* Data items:

■ ■ ■

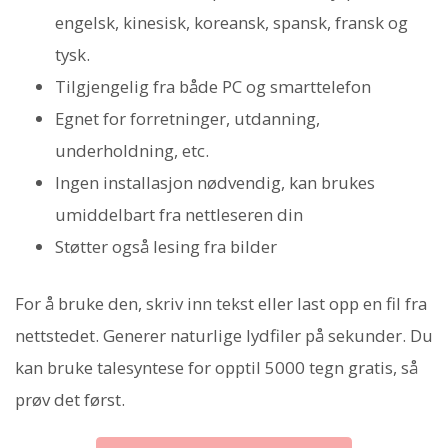
engelsk, kinesisk, koreansk, spansk, fransk og
tysk.
Tilgjengelig fra både PC og smarttelefon
Egnet for forretninger, utdanning,
underholdning, etc.
Ingen installasjon nødvendig, kan brukes
umiddelbart fra nettleseren din
Støtter også lesing fra bilder
For å bruke den, skriv inn tekst eller last opp en fil fra
nettstedet. Generer naturlige lydfiler på sekunder. Du
kan bruke talesyntese for opptil 5000 tegn gratis, så
prøv det først.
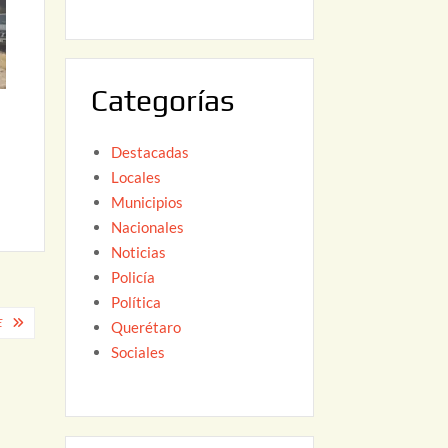
6
,
2
0
Categorías
2
6
Destacadas
Locales
Municipios
Nacionales
Noticias
Policía
Política
E
Querétaro
Sociales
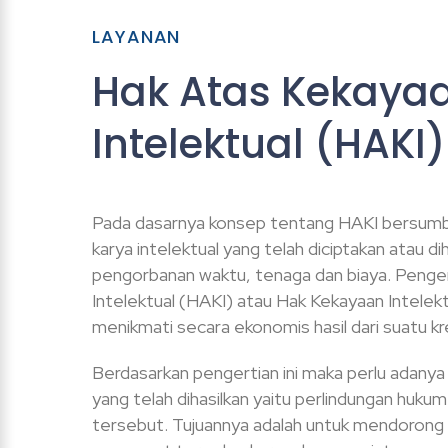
LAYANAN
Hak Atas Kekaya
Intelektual (HAKI)
Pada dasarnya konsep tentang HAKI bersumb
karya intelektual yang telah diciptakan atau 
pengorbanan waktu, tenaga dan biaya. Penge
Intelektual (HAKI) atau Hak Kekayaan Intelekt
menikmati secara ekonomis hasil dari suatu kre
Berdasarkan pengertian ini maka perlu adanya
yang telah dihasilkan yaitu perlindungan hukum
tersebut. Tujuannya adalah untuk mendoro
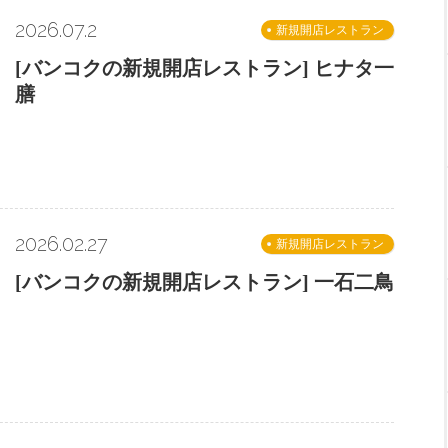
2026.07.2
新規開店レストラン
[バンコクの新規開店レストラン] ヒナタ一
膳
2026.02.27
新規開店レストラン
[バンコクの新規開店レストラン] 一石二鳥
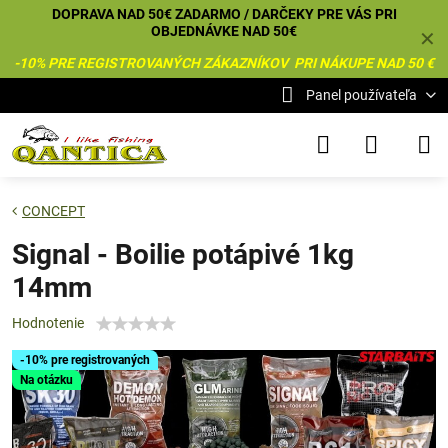
DOPRAVA NAD 50€ ZADARMO / DARČEKY PRE VÁS PRI
OBJEDNÁVKE NAD 50€
✕
-10% PRE REGISTROVANÝCH ZÁKAZNÍKOV PRI NÁKUPE NAD 50 €
Panel používateľa
CONCEPT
Signal - Boilie potápivé 1kg
14mm
Hodnotenie
-10% pre registrovaných
Na otázku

■ ■ ■

* EXERCISE AIM: Within the data above, find the lines that contain the word "atau" and copy each of them.

* WRITTEN SOLUTION:
karya intelektual yang telah diciptakan atau 
Intelektual (HAKI) atau Hak Kekayaan Intelekt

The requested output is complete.